Mickelson, known by many fans as “Lefty”, hasn’t played well of late, although the Masters could be where Phil turns it on, as he’s won the tournament three times.
However, in order to win his fifth Major Championship, Mickelson will have to play at a different level than we’ve seen him at lately. I don’t see him being successful this week, and here are the reasons Mickelson has no chance of cracking the top five in this year’s Masters.
Phil Mickelson is no spring chicken. The 42-year-old is growing in years, and it’s showing on the golf course more and more each year.
There’s no doubt that Mickelson has had a great career, but he just might be getting too old to perform at a high level.

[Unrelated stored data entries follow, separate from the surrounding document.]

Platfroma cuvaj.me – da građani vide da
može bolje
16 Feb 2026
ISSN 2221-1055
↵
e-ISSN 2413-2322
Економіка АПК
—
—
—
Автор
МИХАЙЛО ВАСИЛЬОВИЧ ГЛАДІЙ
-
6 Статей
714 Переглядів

Lefty has added 43 tour wins to his resume dating back more than 20 years ago when his first victory came in 1991.
Although older guys have shown they're capable of winning Majors, age will continue to be a factor in his play.
Another reason Mickelson will struggle this weekend in Augusta is because of his play of late.

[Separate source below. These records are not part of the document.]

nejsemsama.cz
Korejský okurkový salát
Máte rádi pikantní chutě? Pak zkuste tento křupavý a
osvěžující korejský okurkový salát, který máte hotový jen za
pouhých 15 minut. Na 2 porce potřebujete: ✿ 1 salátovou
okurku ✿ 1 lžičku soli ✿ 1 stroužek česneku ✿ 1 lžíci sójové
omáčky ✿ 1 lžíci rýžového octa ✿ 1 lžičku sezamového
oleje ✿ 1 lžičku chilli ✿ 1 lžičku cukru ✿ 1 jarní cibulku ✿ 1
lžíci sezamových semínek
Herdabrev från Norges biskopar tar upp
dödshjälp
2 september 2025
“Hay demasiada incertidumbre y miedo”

In 2012, he only had one tournament win that came at the AT&T Pebble Beach National Pro-Am last February. Even though he’s already acquired a tour victory this season, Mickelson has finished in the top-10 only twice through eight events in 2013.
More importantly, the last two events he’s entered have not gone well. He missed the cut at the Arnold Palmer Invitational, then finished 16th last weekend at the Shell Houston Open. These results did not build the momentum Mickelson needed heading into the Masters.

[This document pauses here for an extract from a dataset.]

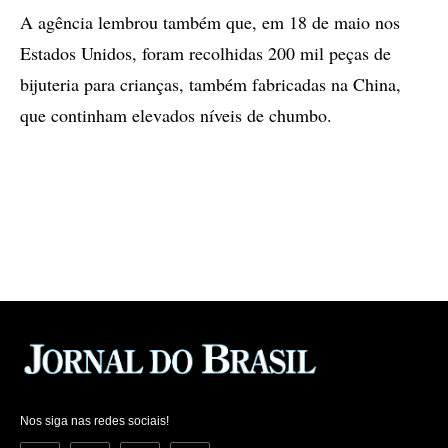
A agência lembrou também que, em 18 de maio nos
Estados Unidos, foram recolhidas 200 mil peças de
bijuteria para crianças, também fabricadas na China,
que continham elevados níveis de chumbo.
Nos siga nas redes sociais!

As mentioned, Mickelson has had a decent amount of success in Majors throughout his career, but that’s all in the past. Since Phil’s win at the 2010 Masters, he’s only finished in the top-10 in Majors three times over the last three years.
Over the same period of time, Tiger Woods has the same amount of top-10 finishes in what many would consider the worst stretch of his career.
A large factor contributing to Mickelson’s poor results lately is the quality of competition he’s opposing every week.
The golf game has increased overall in recent years due to the play of rising talents like Rory McIlroy, Rickie Fowler, Keegan Bradley, Matt Kuchar and Bubba Watson.
All of these athletes have proven they can win on tour, and that list didn’t include the new No. 1 player in the world, Tiger Woods. Woods regained his top spot after winning back-to-back events at the World Golf Championships and Arnold Palmer Invitational.
Putting wins Majors. Too many times in the past we’ve seen potential champions lose their lead and composure on the putting green.
Phil Mickelson is no different. Throughout his career, putting has never been his strong suit, often missing crucial putts that make all the difference on Sundays.
So far in 2013, Mickelson ranks 45th in strokes gained putting, which will not be beneficial for him in his attempt to crack the top of the leaderboard.